Manzoor Hussain Atif

Personal information
- Born: 4 September 1928 Gujrat, Punjab, British India
- Died: 8 December 2008 (aged 80) Rawalpindi, Pakistan
- Resting place: H-11 Graveyard, Islamabad, Pakistan
- Home town: Wazirabad
- Education: Mission High School, Wazirabad Zamindar College, Gujrat
- Parents: Sheikh Nazir Hussain (father); Sughra Begum (mother);
- Relative: Sheikh Maqbool Ellahi (first cousin)

Medal record
Men's field hockey
Representing Pakistan
Olympic Games
| Gold medal – first place | 1960 Rome | Team competition |
| Silver medal – second place | 1956 Melbourne | Team competition |
| Silver medal – second place | 1964 Tokyo | Team competition |
Asian Games
| Gold medal – first place | 1962 Jakarta | Team competition |

= Manzoor Hussain Atif =

Pakistani field hockey player

Brigadier (R) Manzoor Hussain Atif (4 September 1928 – 8 December 2008) was a secretary of Pakistan Hockey Federation and an Olympian in the game of field hockey.

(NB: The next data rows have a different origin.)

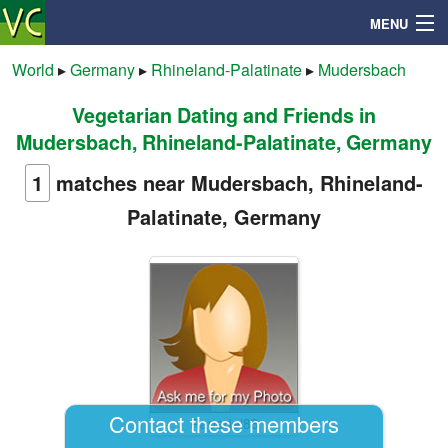
MENU
World
▸
Germany
▸
Rhineland-Palatinate
▸
Mudersbach
Vegetarian Dating and Friends in
Search
Mudersbach, Rhineland-Palatinate, Germany
Mailbox
1
matches near Mudersbach, Rhineland-
Palatinate, Germany
Profile
Community
Help
Login
Contact these members
Rapadel88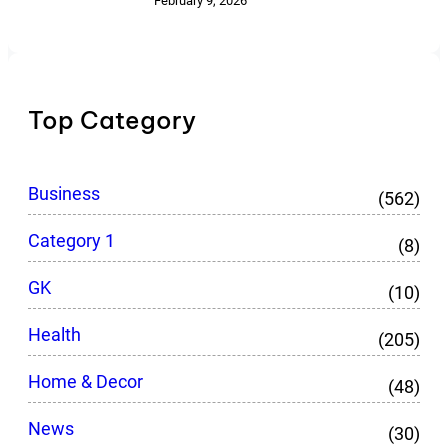
February 9, 2026
Top Category
Business
(562)
Category 1
(8)
GK
(10)
Health
(205)
Home & Decor
(48)
News
(30)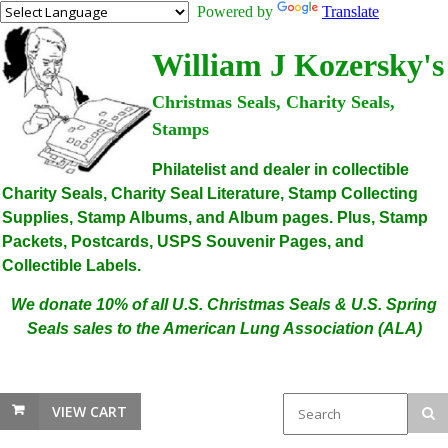
Powered by
Translate
William J Kozersky's
Christmas Seals, Charity Seals,
Stamps
Philatelist and dealer in collectible
Charity Seals, Charity Seal Literature, Stamp Collecting
Supplies, Stamp Albums, and Album pages. Plus, Stamp
Packets, Postcards, USPS Souvenir Pages, and
Collectible Labels.
We donate 10% of all U.S. Christmas Seals & U.S. Spring
Seals sales to the American Lung Association (ALA)
VIEW CART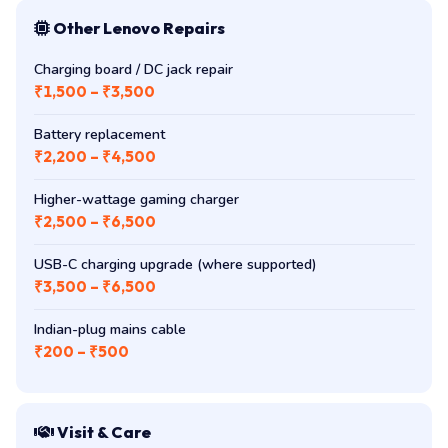
Other Lenovo Repairs
Charging board / DC jack repair
₹1,500 – ₹3,500
Battery replacement
₹2,200 – ₹4,500
Higher-wattage gaming charger
₹2,500 – ₹6,500
USB-C charging upgrade (where supported)
₹3,500 – ₹6,500
Indian-plug mains cable
₹200 – ₹500
Visit & Care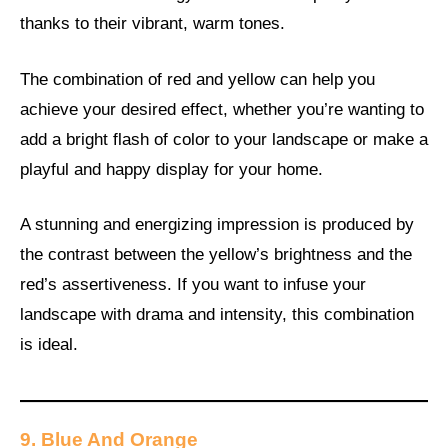
thanks to their vibrant, warm tones.
The combination of red and yellow can help you
achieve your desired effect, whether you’re wanting to
add a bright flash of color to your landscape or make a
playful and happy display for your home.
A stunning and energizing impression is produced by
the contrast between the yellow’s brightness and the
red’s assertiveness. If you want to infuse your
landscape with drama and intensity, this combination
is ideal.
9. Blue And Orange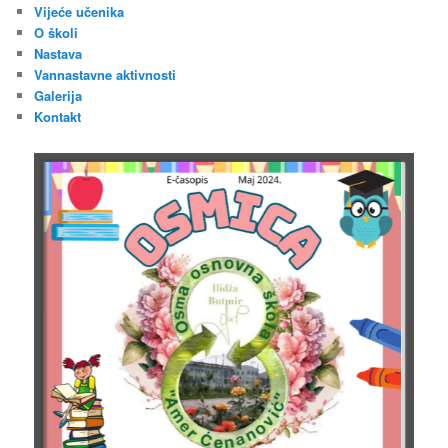
Vijeće učenika
O školi
Nastava
Vannastavne aktivnosti
Galerija
Kontakt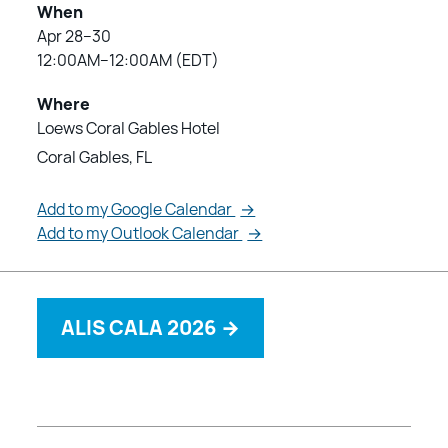
When
Apr 28–30
12:00AM–12:00AM (EDT)
Where
Loews Coral Gables Hotel
Coral Gables, FL
Add to my Google Calendar
→
Add to my Outlook Calendar
→
ALIS CALA 2026
→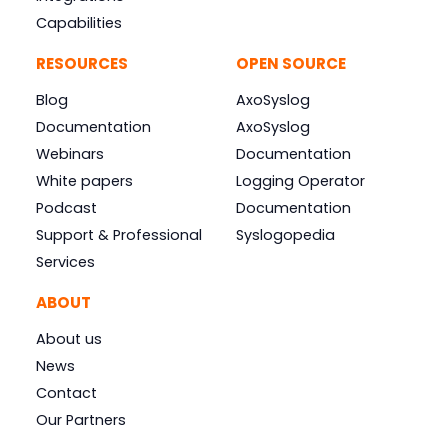
Capabilities
RESOURCES
OPEN SOURCE
Blog
AxoSyslog
Documentation
AxoSyslog
Webinars
Documentation
White papers
Logging Operator
Podcast
Documentation
Support & Professional
Syslogopedia
Services
ABOUT
About us
News
Contact
Our Partners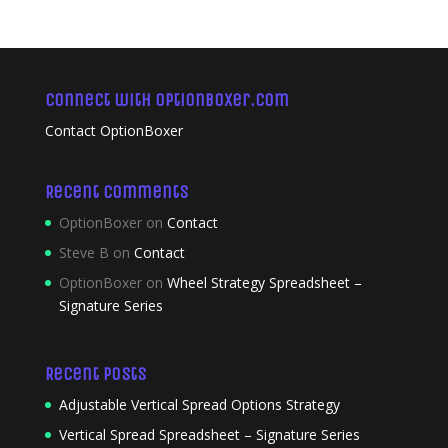
Connect with OptionBoxer.com
Contact OptionBoxer
Recent Comments
OptionBoxer
on
Contact
Steve B
on
Contact
OptionBoxer
on
Wheel Strategy Spreadsheet –
Signature Series
Recent Posts
Adjustable Vertical Spread Options Strategy
Vertical Spread Spreadsheet – Signature Series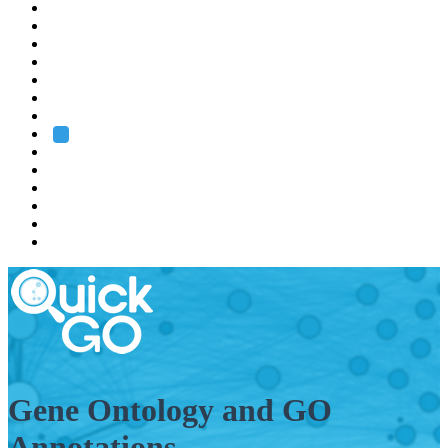
EMBL
Barcelona
Hamburg
Heidelberg
Grenoble
Rome
Search
About us
Training
Research
Services
EMBL-EBI
Gene Ontology and GO
Annotations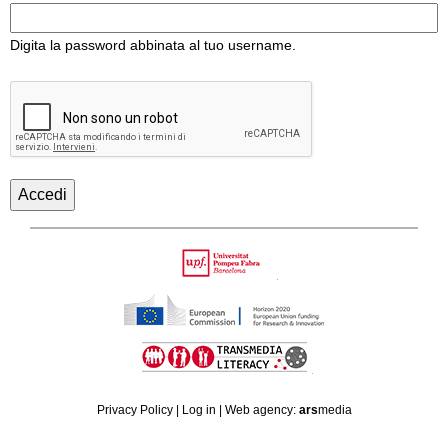
Digita la password abbinata al tuo username.
Back
to
Upf
top
HORIZON
TRANSMEDIA
2020
Privacy Policy
|
Log in
| Web agency:
ars
media
LITERACY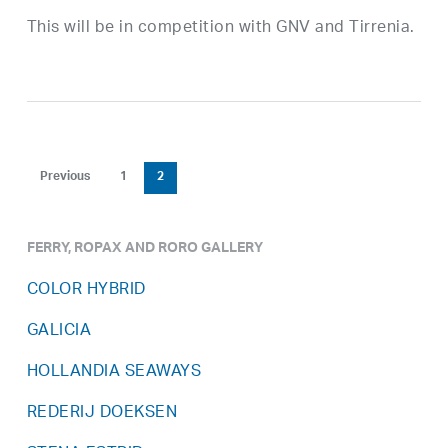
This will be in competition with GNV and Tirrenia.
Previous
1
2
FERRY, ROPAX AND RORO GALLERY
COLOR HYBRID
GALICIA
HOLLANDIA SEAWAYS
REDERIJ DOEKSEN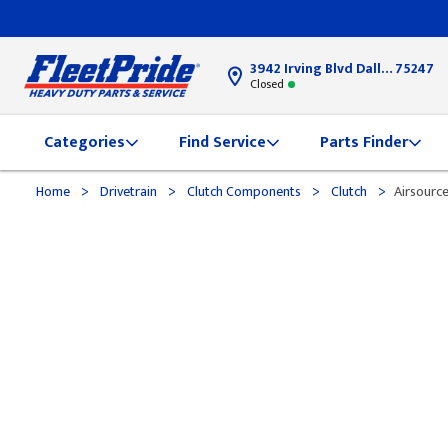
3942 Irving Blvd Dallas, TX
75247
Closed
Categories
Find Service
Parts Finder
>
>
>
>
Home
Drivetrain
Clutch Components
Clutch
Airsource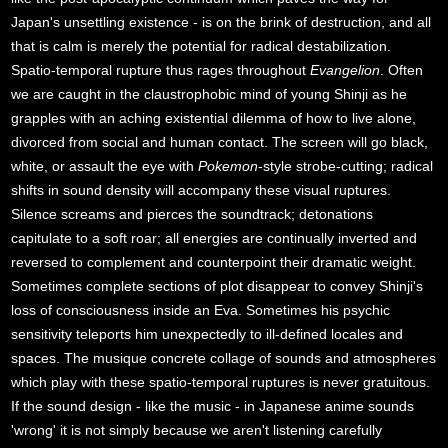
Japan's unsettling existence - is on the brink of destruction, and all
that is calm is merely the potential for radical destabilization.
Spatio-temporal rupture thus rages throughout
Evangelion
. Often
we are caught in the claustrophobic mind of young Shinji as he
grapples with an aching existential dilemma of how to live alone,
divorced from social and human contact. The screen will go black,
white, or assault the eye with
Pokemon
-style strobe-cutting; radical
shifts in sound density will accompany these visual ruptures.
Silence screams and pierces the soundtrack; detonations
capitulate to a soft roar; all energies are continually inverted and
reversed to complement and counterpoint their dramatic weight.
Sometimes complete sections of plot disappear to convey Shinji's
loss of consciousness inside an Eva. Sometimes his psychic
sensitivity teleports him unexpectedly to ill-defined locales and
spaces. The musique concrete collage of sounds and atmospheres
which play with these spatio-temporal ruptures is never gratuitous.
If the sound design - like the music - in Japanese anime sounds
'wrong' it is not simply because we aren't listening carefully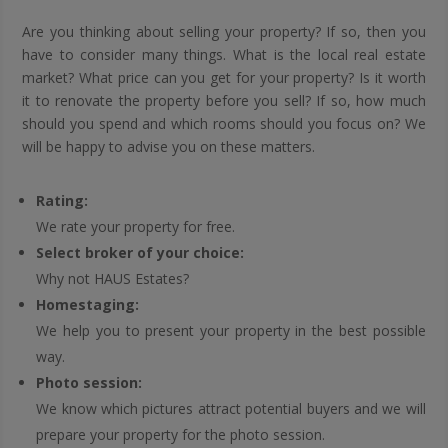
Are you thinking about selling your property? If so, then you
have to consider many things. What is the local real estate
market? What price can you get for your property? Is it worth
it to renovate the property before you sell? If so, how much
should you spend and which rooms should you focus on? We
will be happy to advise you on these matters.
Rating:
We rate your property for free.
Select broker of your choice:
Why not HAUS Estates?
Homestaging:
We help you to present your property in the best possible
way.
Photo session:
We know which pictures attract potential buyers and we will
prepare your property for the photo session.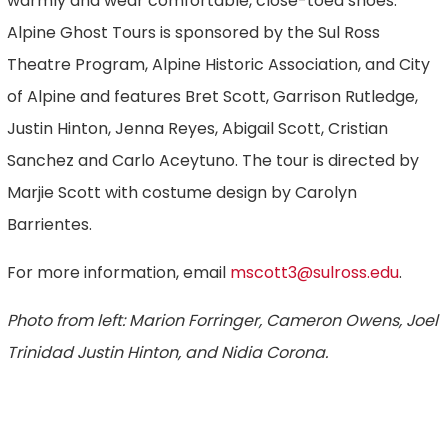
warmly and wear comfortable, close-toed shoes.
Alpine Ghost Tours is sponsored by the Sul Ross
Theatre Program, Alpine Historic Association, and City
of Alpine and features Bret Scott, Garrison Rutledge,
Justin Hinton, Jenna Reyes, Abigail Scott, Cristian
Sanchez and Carlo Aceytuno. The tour is directed by
Marjie Scott with costume design by Carolyn
Barrientes.
For more information, email
mscott3@sulross.edu
.
Photo from left: Marion Forringer, Cameron Owens, Joel
Trinidad Justin Hinton, and Nidia Corona.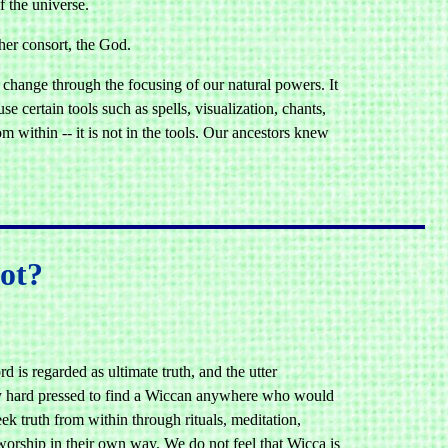
f the universe.
 her consort, the God.
 change through the focusing of our natural powers. It
se certain tools such as spells, visualization, chants,
 within -- it is not in the tools. Our ancestors knew
ot?
d is regarded as ultimate truth, and the utter
ery hard pressed to find a Wiccan anywhere who would
k truth from within through rituals, meditation,
orship in their own way. We do not feel that Wicca is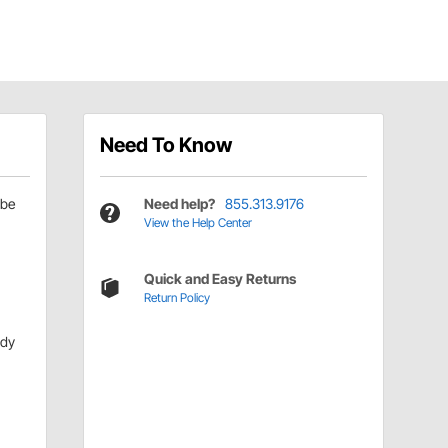
Need To Know
be
Need help?
855.313.9176
View the Help Center
Quick and Easy Returns
Return Policy
ody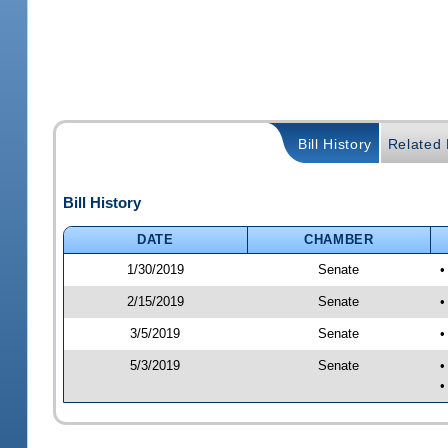
Bill History
Related B
Bill History
DATE
CHAMBER
1/30/2019
Senate
•
2/15/2019
Senate
•
3/5/2019
Senate
•
5/3/2019
Senate
•
•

In 1994, he was a recipient of the Silver Olympic Order.

==Early life and career==
Atif started as a soldier in the Pakistan Armed Forces and eventually reached the rank of a Brigadier.
Later while Atif was involved with the Pakistan national hockey team, the team won one Olympic gold medal in 1960 and two Olympic silver medals in 1956 and 1964. He is regarded as one of the most successful Olympians of Pakistan.
- Atif was the Secretary of Pakistan Hockey Federation for 11 years
- Atif was the Secretary of Asian Hockey Federation for 16 years
- Atif was the Vice President of Asian Hockey Federation from 1982 to 2001

==Awards and recognition==
- Pride of Performance Award for Sports in 1963 by the President of Pakistan
- Lifetime Achievement Award by the Asian Hockey Federation

==Death and legacy==
Atif died on 8 December 2008 in Combined Military Hospital Rawalpindi, Pakistan at age 80. He was a passionate person as a field hockey player as well as a Pakistan hockey team manager. Pakistan won its second Olympic gold medal at Mexico City in 1968 and then at Los Angeles in 1984 when he was the team manager. He was a highly respected person in the world of field hockey. Qasim Zia and Asif Bajwa of the Pakistan Hockey Federation paid rich tributes to Atif at a memorial event held at Lahore, after his death. Qasim Zia called him "not only a pure administrator but also a very polite and humble person."